▶ _What to do_: All of the data below must be reproduced word for word, but without its images.

▶ _Listed entries_:
++++++++

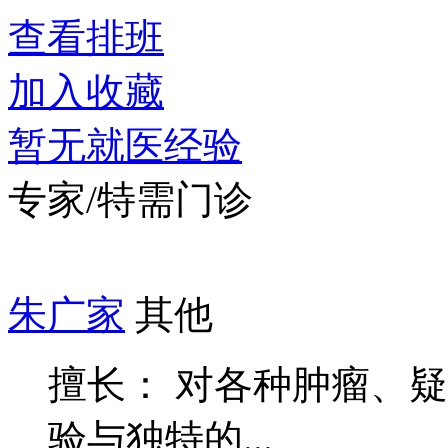
查看排班
加入收藏
暂无就医经验
专家/特需门诊
朱广家
其他
擅长： 对各种肿瘤、
验与独特的...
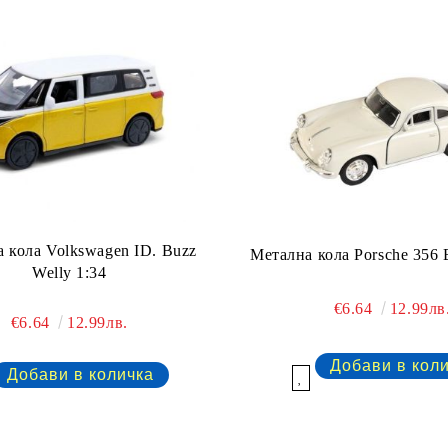
 кола Volkswagen ID. Buzz
Метална кола Porsche 356 
Welly 1:34
€6.64
12.99лв
€6.64
12.99лв.
Добави в желани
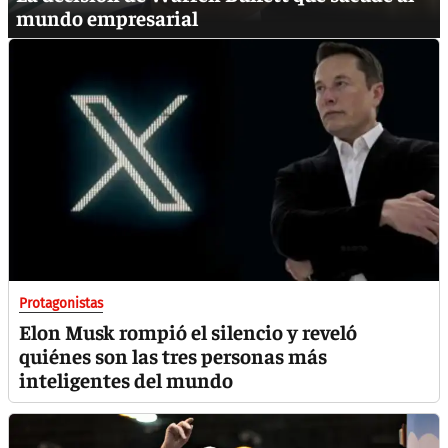
mundo empresarial
Protagonistas
Elon Musk rompió el silencio y reveló
quiénes son las tres personas más
inteligentes del mundo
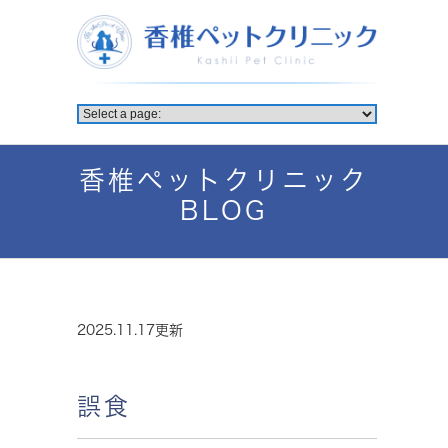
香椎ペットクリニック
BLOG
2025.11.17更新
誤食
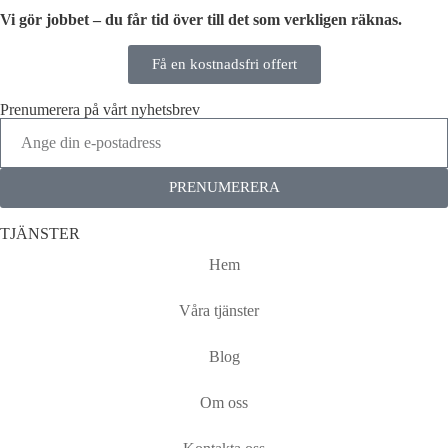
Vi gör jobbet – du får tid över till det som verkligen räknas.
Få en kostnadsfri offert
Prenumerera på vårt nyhetsbrev
PRENUMERERA
TJÄNSTER
Hem
Våra tjänster
Blog
Om oss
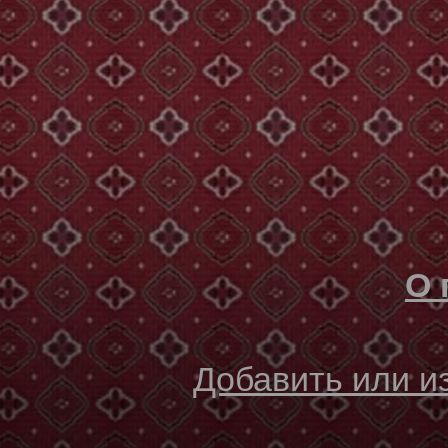
О 
Добавить или 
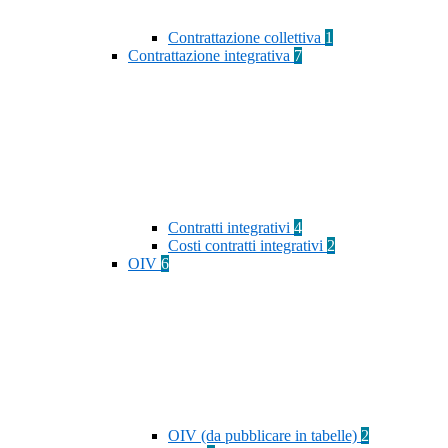
Contrattazione collettiva
1
Contrattazione integrativa
7
Contratti integrativi
4
Costi contratti integrativi
2
OIV
6
OIV (da pubblicare in tabelle)
2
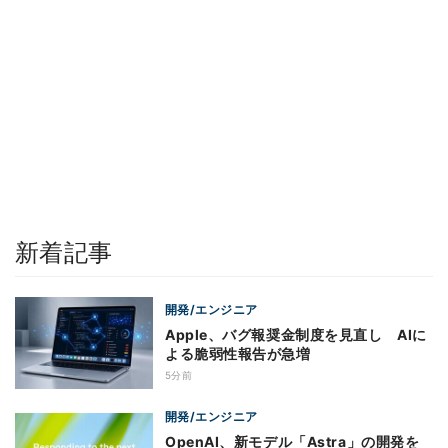
新着記事
開発/エンジニア
Apple、バグ報奨金制度を見直し AIに
よる脆弱性報告が急増
5分前
開発/エンジニア
OpenAI、新モデル「Astra」の開発を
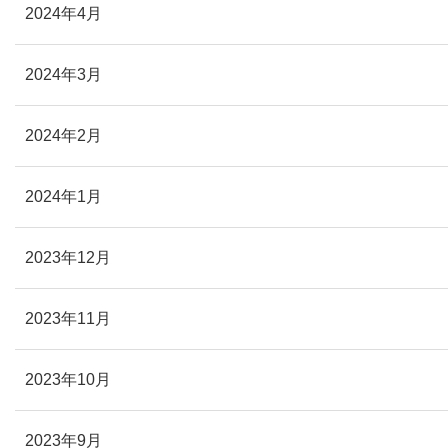
2024年4月
2024年3月
2024年2月
2024年1月
2023年12月
2023年11月
2023年10月
2023年9月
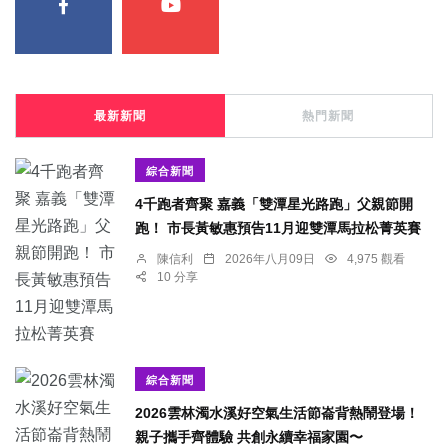
最新新聞
熱門新聞
綜合新聞
4千跑者齊聚 嘉義「雙潭星光路跑」父親節開
跑！ 市長黃敏惠預告11月迎雙潭馬拉松菁英賽
陳信利
2026年八月09日
4,975 觀看
10 分享
綜合新聞
2026雲林濁水溪好空氣生活節崙背熱鬧登場！
親子攜手齊體驗 共創永續幸福家園〜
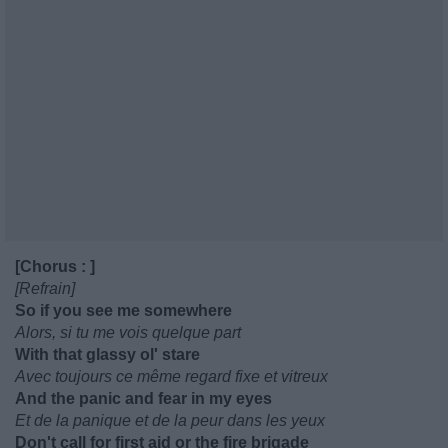
[Chorus : ]
[Refrain]
So if you see me somewhere
Alors, si tu me vois quelque part
With that glassy ol' stare
Avec toujours ce même regard fixe et vitreux
And the panic and fear in my eyes
Et de la panique et de la peur dans les yeux
Don't call for first aid or the fire brigade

++++++++

▶ _Task output_:
查看排班
加入收藏
暂无就医经验
专家/特需门诊
朱广家
其他
擅长： 对各种肿瘤、
验与独特的...
 кола Volkswagen ID. Buzz
Метална кола Porsche 356 
Welly 1:34
€6.64
12.99лв
€6.64
12.99лв.
Добави в желани
mundo empresarial
Protagonistas
Elon Musk rompió el silencio y reveló
quiénes son las tres personas más
inteligentes del mundo
香椎ペットクリニック
BLOG
2025.11.17更新
誤食
Vi gör jobbet – du får tid över till det som verkligen räknas.
Få en kostnadsfri offert
Prenumerera på vårt nyhetsbrev
PRENUMERERA
TJÄNSTER
Hem
Våra tjänster
Blog
Om oss
О 
Добавить или 
Contrattazione collettiva
1
Contrattazione integrativa
7
Contratti integrativi
4
Costi contratti integrativi
2
OIV
6
OIV (da pubblicare in tabelle)
2
新着記事
開発/エンジニア
Apple、バグ報奨金制度を見直し AIに
よる脆弱性報告が急増
5分前
開発/エンジニア
OpenAI、新モデル「Astra」の開発を
2024年4月
2024年3月
2024年2月
2024年1月
2023年12月
2023年11月
2023年10月
2023年9月
最新新聞
熱門新聞
綜合新聞
4千跑者齊聚 嘉義「雙潭星光路跑」父親節開
跑！ 市長黃敏惠預告11月迎雙潭馬拉松菁英賽
陳信利
2026年八月09日
4,975 觀看
10 分享
綜合新聞
2026雲林濁水溪好空氣生活節崙背熱鬧登場！
親子攜手齊體驗 共創永續幸福家園〜
[Chorus : ]
[Refrain]
So if you see me somewhere
Alors, si tu me vois quelque part
With that glassy ol' stare
Avec toujours ce même regard fixe et vitreux
And the panic and fear in my eyes
Et de la panique et de la peur dans les yeux
Don't call for first aid or the fire brigade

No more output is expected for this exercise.